Four warnings and no fines in 14 months since the burqa ban was introduced
Over a year since the Netherlands introduced a ban on wearing face coverings in public, just four women have been warned for wearing a niqab and no-one has been fined, the Volkskrant said on Wednesday.
The so-called burqa ban was introduced at the beginning of August 2019 after a 13-year political struggle, despite critics warning the legislation was largely symbolic.
All four warnings – for wearing a niqab on a bus, on the train, in a hospital and in a town hall – were all given shortly after the ban was introduced and since then there has been nothing official. The paper bases its claim on police figures obtained using freedom of information legislation.
The law states that people who wear any face covering in public buildings, hospitals, schools and on trams and trains, face a fine of €150. The law applies to all face coverings, including balaclavas and full face motorbike helmets
No-one knows how many women in the Netherlands wear the fundamentalist Islamic garment, but estimates range from 100 to 400.

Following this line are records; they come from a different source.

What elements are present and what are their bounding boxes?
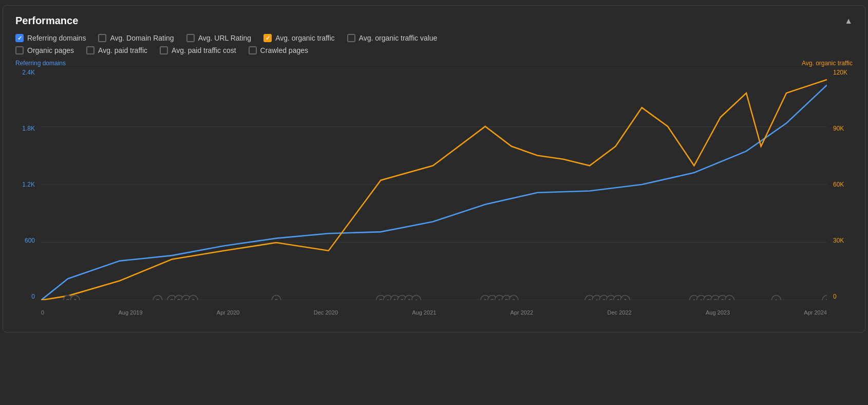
x-label-aug2021: Aug 2021: [412, 309, 436, 316]
chart-inner: 2.4K 1.8K 1.2K 600 0 120K 90K 60K 30K 0: [15, 69, 853, 316]
checkbox-avg-organic-traffic-value[interactable]: Avg. organic traffic value: [347, 34, 438, 42]
x-label-apr2022: Apr 2022: [511, 309, 534, 316]
chart-area: Referring domains Avg. organic traffic 2…: [15, 60, 853, 327]
x-label-dec2020: Dec 2020: [314, 309, 338, 316]
x-axis: 0 Aug 2019 Apr 2020 Dec 2020 Aug 2021 Ap…: [41, 300, 827, 316]
checkbox-label-avg-paid-traffic: Avg. paid traffic: [98, 46, 147, 54]
event-markers: G 2 G G G 2 G a: [63, 296, 827, 300]
x-label-apr2024: Apr 2024: [804, 309, 827, 316]
page-title: Performance: [15, 15, 78, 27]
x-label-0: 0: [41, 309, 44, 316]
orange-line: [41, 80, 827, 300]
checkbox-label-crawled-pages: Crawled pages: [260, 46, 308, 54]
checkbox-label-avg-url-rating: Avg. URL Rating: [198, 34, 252, 42]
checkbox-label-referring-domains: Referring domains: [27, 34, 86, 42]
blue-line: [41, 85, 827, 300]
checkbox-crawled-pages[interactable]: Crawled pages: [249, 46, 308, 54]
checkbox-box-avg-organic-traffic: ✓: [263, 34, 272, 42]
checkbox-box-crawled-pages: [249, 46, 257, 54]
x-label-dec2022: Dec 2022: [608, 309, 632, 316]
right-axis-label: Avg. organic traffic: [802, 60, 853, 67]
left-axis-label: Referring domains: [15, 60, 66, 67]
checkbox-avg-domain-rating[interactable]: Avg. Domain Rating: [98, 34, 174, 42]
checkbox-avg-organic-traffic[interactable]: ✓ Avg. organic traffic: [263, 34, 334, 42]
y-right-2: 60K: [833, 181, 844, 188]
x-label-apr2020: Apr 2020: [217, 309, 240, 316]
y-right-1: 90K: [833, 125, 844, 132]
performance-widget: Performance ▲ ✓ Referring domains Avg. D…: [3, 5, 865, 333]
checkbox-label-avg-paid-traffic-cost: Avg. paid traffic cost: [172, 46, 236, 54]
checkbox-box-avg-organic-traffic-value: [347, 34, 355, 42]
axis-labels-row: Referring domains Avg. organic traffic: [15, 60, 853, 67]
y-axis-right: 120K 90K 60K 30K 0: [829, 69, 853, 300]
checkboxes-row1: ✓ Referring domains Avg. Domain Rating A…: [15, 34, 853, 42]
collapse-button[interactable]: ▲: [844, 16, 853, 26]
checkbox-avg-paid-traffic[interactable]: Avg. paid traffic: [86, 46, 147, 54]
checkbox-avg-url-rating[interactable]: Avg. URL Rating: [186, 34, 252, 42]
header-row: Performance ▲: [15, 15, 853, 27]
checkbox-box-referring-domains: ✓: [15, 34, 24, 42]
checkbox-label-avg-organic-traffic: Avg. organic traffic: [275, 34, 334, 42]
checkbox-box-avg-url-rating: [186, 34, 195, 42]
checkbox-label-avg-organic-traffic-value: Avg. organic traffic value: [359, 34, 438, 42]
checkbox-label-avg-domain-rating: Avg. Domain Rating: [110, 34, 174, 42]
y-left-2: 1.2K: [22, 181, 35, 188]
x-label-aug2019: Aug 2019: [118, 309, 142, 316]
y-right-0: 120K: [833, 69, 847, 76]
checkbox-label-organic-pages: Organic pages: [27, 46, 74, 54]
checkbox-box-avg-paid-traffic: [86, 46, 95, 54]
y-axis-left: 2.4K 1.8K 1.2K 600 0: [15, 69, 39, 300]
checkbox-organic-pages[interactable]: Organic pages: [15, 46, 74, 54]
checkbox-box-organic-pages: [15, 46, 24, 54]
y-left-0: 2.4K: [22, 69, 35, 76]
y-left-3: 600: [25, 237, 35, 244]
y-left-1: 1.8K: [22, 125, 35, 132]
checkboxes-row2: Organic pages Avg. paid traffic Avg. pai…: [15, 46, 853, 54]
checkbox-box-avg-domain-rating: [98, 34, 106, 42]
checkbox-avg-paid-traffic-cost[interactable]: Avg. paid traffic cost: [160, 46, 236, 54]
chart-svg: G 2 G G G 2 G a: [41, 69, 827, 300]
checkbox-referring-domains[interactable]: ✓ Referring domains: [15, 34, 86, 42]
y-right-4: 0: [833, 293, 837, 300]
x-label-aug2023: Aug 2023: [706, 309, 730, 316]
checkbox-box-avg-paid-traffic-cost: [160, 46, 168, 54]
y-left-4: 0: [31, 293, 35, 300]
y-right-3: 30K: [833, 237, 844, 244]
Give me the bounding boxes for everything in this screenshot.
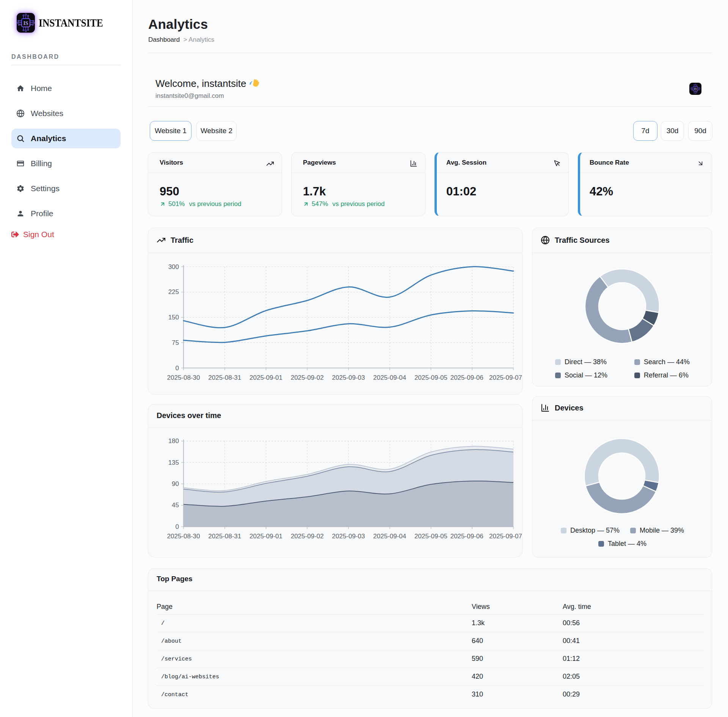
svg-text:300: 300 (168, 263, 179, 270)
svg-text:2025-09-06: 2025-09-06 (450, 374, 483, 381)
svg-text:IS: IS (694, 87, 697, 91)
svg-text:2025-09-04: 2025-09-04 (373, 533, 406, 540)
svg-text:135: 135 (168, 459, 179, 466)
svg-text:90: 90 (172, 480, 179, 487)
svg-text:2025-09-01: 2025-09-01 (249, 533, 282, 540)
svg-text:2025-08-30: 2025-08-30 (167, 374, 200, 381)
svg-text:2025-08-31: 2025-08-31 (208, 533, 241, 540)
svg-text:2025-08-30: 2025-08-30 (167, 533, 200, 540)
svg-text:2025-09-02: 2025-09-02 (291, 533, 324, 540)
svg-text:0: 0 (176, 365, 179, 372)
svg-text:2025-09-04: 2025-09-04 (373, 374, 406, 381)
svg-text:2025-09-07: 2025-09-07 (489, 533, 522, 540)
svg-text:45: 45 (172, 502, 179, 509)
svg-text:2025-09-03: 2025-09-03 (332, 374, 365, 381)
svg-text:2025-09-01: 2025-09-01 (249, 374, 282, 381)
svg-text:2025-09-06: 2025-09-06 (450, 533, 483, 540)
svg-text:75: 75 (172, 339, 179, 346)
svg-text:IS: IS (23, 20, 28, 26)
svg-text:2025-09-07: 2025-09-07 (489, 374, 522, 381)
svg-text:0: 0 (176, 523, 179, 530)
svg-text:225: 225 (168, 288, 179, 296)
svg-text:2025-09-05: 2025-09-05 (414, 533, 447, 540)
svg-text:180: 180 (168, 437, 179, 445)
svg-text:2025-08-31: 2025-08-31 (208, 374, 241, 381)
svg-text:2025-09-05: 2025-09-05 (414, 374, 447, 381)
svg-text:2025-09-03: 2025-09-03 (332, 533, 365, 540)
svg-text:2025-09-02: 2025-09-02 (291, 374, 324, 381)
svg-text:150: 150 (168, 314, 179, 321)
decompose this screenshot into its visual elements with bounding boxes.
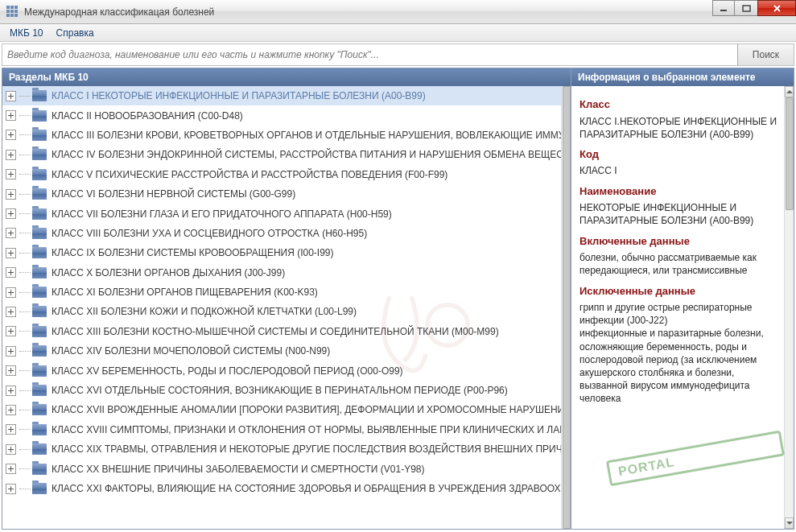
tree-row[interactable]: КЛАСС III БОЛЕЗНИ КРОВИ, КРОВЕТВОРНЫХ ОР…: [2, 126, 561, 145]
expand-icon[interactable]: [6, 91, 16, 101]
tree-row[interactable]: КЛАСС VII БОЛЕЗНИ ГЛАЗА И ЕГО ПРИДАТОЧНО…: [2, 204, 561, 223]
expand-icon[interactable]: [6, 484, 16, 494]
tree-row[interactable]: КЛАСС XIX ТРАВМЫ, ОТРАВЛЕНИЯ И НЕКОТОРЫЕ…: [2, 439, 561, 459]
expand-icon[interactable]: [6, 424, 16, 435]
expand-icon[interactable]: [6, 444, 16, 455]
close-button[interactable]: [757, 0, 796, 16]
menu-item-help[interactable]: Справка: [50, 26, 101, 40]
folder-icon: [32, 404, 47, 415]
tree-row-label: КЛАСС IV БОЛЕЗНИ ЭНДОКРИННОЙ СИСТЕМЫ, РА…: [52, 149, 561, 160]
expand-icon[interactable]: [6, 150, 16, 160]
sections-panel: Разделы МКБ 10 КЛАСС I НЕКОТОРЫЕ ИНФЕКЦИ…: [2, 68, 571, 530]
tree-row-label: КЛАСС II НОВООБРАЗОВАНИЯ (C00-D48): [52, 110, 243, 122]
expand-icon[interactable]: [6, 110, 16, 121]
info-scrollbar[interactable]: [784, 86, 794, 529]
info-class-value: КЛАСС I.НЕКОТОРЫЕ ИНФЕКЦИОННЫЕ И ПАРАЗИТ…: [579, 115, 777, 141]
tree-row[interactable]: КЛАСС XVIII СИМПТОМЫ, ПРИЗНАКИ И ОТКЛОНЕ…: [2, 420, 561, 439]
info-excluded-label: Исключенные данные: [579, 284, 777, 299]
tree-row-label: КЛАСС III БОЛЕЗНИ КРОВИ, КРОВЕТВОРНЫХ ОР…: [52, 130, 561, 141]
folder-icon: [32, 385, 47, 396]
svg-rect-1: [743, 6, 750, 11]
svg-rect-0: [720, 10, 727, 11]
search-bar: Поиск: [2, 43, 794, 66]
app-icon: [6, 6, 19, 19]
expand-icon[interactable]: [6, 287, 16, 298]
folder-icon: [32, 424, 47, 435]
expand-icon[interactable]: [6, 326, 16, 336]
tree-row[interactable]: КЛАСС X БОЛЕЗНИ ОРГАНОВ ДЫХАНИЯ (J00-J99…: [2, 263, 561, 282]
info-name-value: НЕКОТОРЫЕ ИНФЕКЦИОННЫЕ И ПАРАЗИТАРНЫЕ БО…: [579, 201, 777, 227]
expand-icon[interactable]: [6, 267, 16, 278]
tree-row-label: КЛАСС XX ВНЕШНИЕ ПРИЧИНЫ ЗАБОЛЕВАЕМОСТИ …: [52, 464, 425, 475]
tree-row[interactable]: КЛАСС XXI ФАКТОРЫ, ВЛИЯЮЩИЕ НА СОСТОЯНИЕ…: [2, 479, 561, 498]
tree-row[interactable]: КЛАСС VI БОЛЕЗНИ НЕРВНОЙ СИСТЕМЫ (G00-G9…: [2, 184, 561, 204]
folder-icon: [32, 149, 47, 160]
tree-row[interactable]: КЛАСС XII БОЛЕЗНИ КОЖИ И ПОДКОЖНОЙ КЛЕТЧ…: [2, 302, 561, 321]
tree-row-label: КЛАСС XIX ТРАВМЫ, ОТРАВЛЕНИЯ И НЕКОТОРЫЕ…: [52, 443, 561, 455]
expand-icon[interactable]: [6, 365, 16, 376]
expand-icon[interactable]: [6, 130, 16, 140]
folder-icon: [32, 287, 47, 298]
tree-row-label: КЛАСС I НЕКОТОРЫЕ ИНФЕКЦИОННЫЕ И ПАРАЗИТ…: [52, 90, 426, 101]
tree-row[interactable]: КЛАСС XVI ОТДЕЛЬНЫЕ СОСТОЯНИЯ, ВОЗНИКАЮЩ…: [2, 381, 561, 400]
tree-row-label: КЛАСС XVII ВРОЖДЕННЫЕ АНОМАЛИИ [ПОРОКИ Р…: [52, 404, 561, 415]
tree-row[interactable]: КЛАСС IV БОЛЕЗНИ ЭНДОКРИННОЙ СИСТЕМЫ, РА…: [2, 145, 561, 164]
tree-row-label: КЛАСС VI БОЛЕЗНИ НЕРВНОЙ СИСТЕМЫ (G00-G9…: [52, 188, 295, 200]
info-class-label: Класс: [579, 97, 777, 112]
tree-row-label: КЛАСС XVI ОТДЕЛЬНЫЕ СОСТОЯНИЯ, ВОЗНИКАЮЩ…: [52, 385, 508, 396]
expand-icon[interactable]: [6, 464, 16, 474]
minimize-button[interactable]: [712, 0, 735, 16]
window-titlebar: Международная классификацая болезней: [0, 0, 796, 24]
tree-row-label: КЛАСС VII БОЛЕЗНИ ГЛАЗА И ЕГО ПРИДАТОЧНО…: [52, 208, 392, 220]
tree-row[interactable]: КЛАСС XI БОЛЕЗНИ ОРГАНОВ ПИЩЕВАРЕНИЯ (K0…: [2, 282, 561, 302]
maximize-button[interactable]: [734, 0, 758, 16]
tree-row[interactable]: КЛАСС II НОВООБРАЗОВАНИЯ (C00-D48): [2, 105, 561, 125]
tree-row[interactable]: КЛАСС XX ВНЕШНИЕ ПРИЧИНЫ ЗАБОЛЕВАЕМОСТИ …: [2, 459, 561, 478]
info-included-label: Включенные данные: [579, 234, 777, 249]
expand-icon[interactable]: [6, 208, 16, 219]
expand-icon[interactable]: [6, 346, 16, 357]
tree-row-label: КЛАСС VIII БОЛЕЗНИ УХА И СОСЦЕВИДНОГО ОТ…: [52, 228, 367, 239]
expand-icon[interactable]: [6, 228, 16, 238]
folder-icon: [32, 306, 47, 317]
folder-icon: [32, 464, 47, 475]
expand-icon[interactable]: [6, 248, 16, 258]
info-name-label: Наименование: [579, 184, 777, 199]
tree-row[interactable]: КЛАСС I НЕКОТОРЫЕ ИНФЕКЦИОННЫЕ И ПАРАЗИТ…: [2, 86, 561, 105]
folder-icon: [32, 247, 47, 258]
info-excluded-value: грипп и другие острые респираторные инфе…: [579, 301, 777, 406]
info-code-label: Код: [579, 147, 777, 162]
folder-icon: [32, 483, 47, 494]
folder-icon: [32, 365, 47, 377]
info-panel-title: Информация о выбранном элементе: [571, 68, 794, 86]
expand-icon[interactable]: [6, 386, 16, 396]
folder-icon: [32, 130, 47, 141]
tree-row[interactable]: КЛАСС XIV БОЛЕЗНИ МОЧЕПОЛОВОЙ СИСТЕМЫ (N…: [2, 341, 561, 361]
tree-row[interactable]: КЛАСС XV БЕРЕМЕННОСТЬ, РОДЫ И ПОСЛЕРОДОВ…: [2, 361, 561, 380]
tree-view[interactable]: КЛАСС I НЕКОТОРЫЕ ИНФЕКЦИОННЫЕ И ПАРАЗИТ…: [2, 86, 561, 529]
tree-row-label: КЛАСС XVIII СИМПТОМЫ, ПРИЗНАКИ И ОТКЛОНЕ…: [52, 424, 561, 435]
menu-bar: МКБ 10 Справка: [0, 24, 796, 42]
tree-row[interactable]: КЛАСС VIII БОЛЕЗНИ УХА И СОСЦЕВИДНОГО ОТ…: [2, 224, 561, 243]
expand-icon[interactable]: [6, 169, 16, 179]
expand-icon[interactable]: [6, 307, 16, 317]
search-input[interactable]: [2, 44, 737, 65]
menu-item-mkb10[interactable]: МКБ 10: [3, 26, 50, 40]
expand-icon[interactable]: [6, 405, 16, 415]
search-button[interactable]: Поиск: [737, 44, 794, 65]
tree-row[interactable]: КЛАСС V ПСИХИЧЕСКИЕ РАССТРОЙСТВА И РАССТ…: [2, 165, 561, 184]
folder-icon: [32, 228, 47, 239]
tree-row[interactable]: КЛАСС XVII ВРОЖДЕННЫЕ АНОМАЛИИ [ПОРОКИ Р…: [2, 400, 561, 419]
window-title: Международная классификацая болезней: [24, 6, 214, 18]
sections-panel-title: Разделы МКБ 10: [2, 68, 571, 86]
folder-icon: [32, 90, 47, 101]
folder-icon: [32, 443, 47, 455]
folder-icon: [32, 110, 47, 122]
expand-icon[interactable]: [6, 189, 16, 200]
tree-row-label: КЛАСС IX БОЛЕЗНИ СИСТЕМЫ КРОВООБРАЩЕНИЯ …: [52, 247, 334, 258]
tree-scrollbar[interactable]: [561, 86, 571, 529]
tree-row[interactable]: КЛАСС XIII БОЛЕЗНИ КОСТНО-МЫШЕЧНОЙ СИСТЕ…: [2, 322, 561, 341]
tree-row-label: КЛАСС XIII БОЛЕЗНИ КОСТНО-МЫШЕЧНОЙ СИСТЕ…: [52, 326, 499, 337]
tree-row-label: КЛАСС X БОЛЕЗНИ ОРГАНОВ ДЫХАНИЯ (J00-J99…: [52, 267, 285, 278]
tree-row[interactable]: КЛАСС IX БОЛЕЗНИ СИСТЕМЫ КРОВООБРАЩЕНИЯ …: [2, 243, 561, 262]
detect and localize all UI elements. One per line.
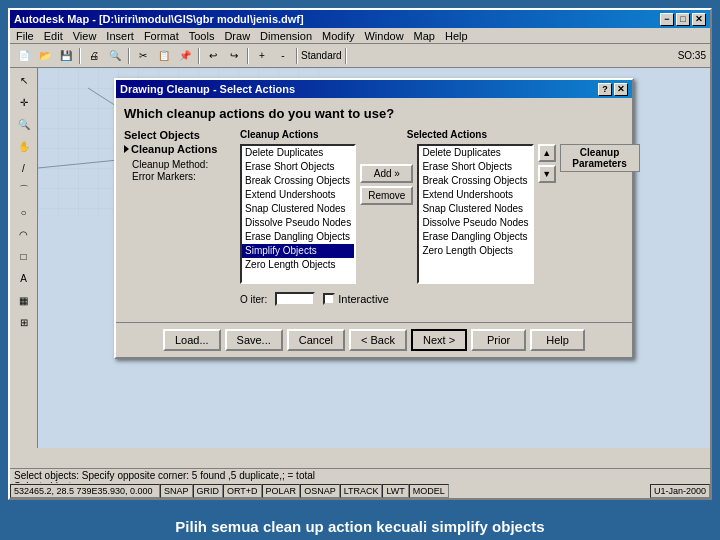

Lawyer Famile Arslan told the paper that the threat of a fine is unlikely to persuade the few women who do wear a niqab to take it off. ‘They are hardcore and won’t make concessions quickly,’ she said.
Arslan described the low number of warnings as remarkable, in particular given that when the law was introduced it was suggested in the AD that the law gave bystanders the right to make a citizen’s arrest if women are spotted wearing niqabs.
Many organisations and local authorities also said at the time that they would not enforce the legislation.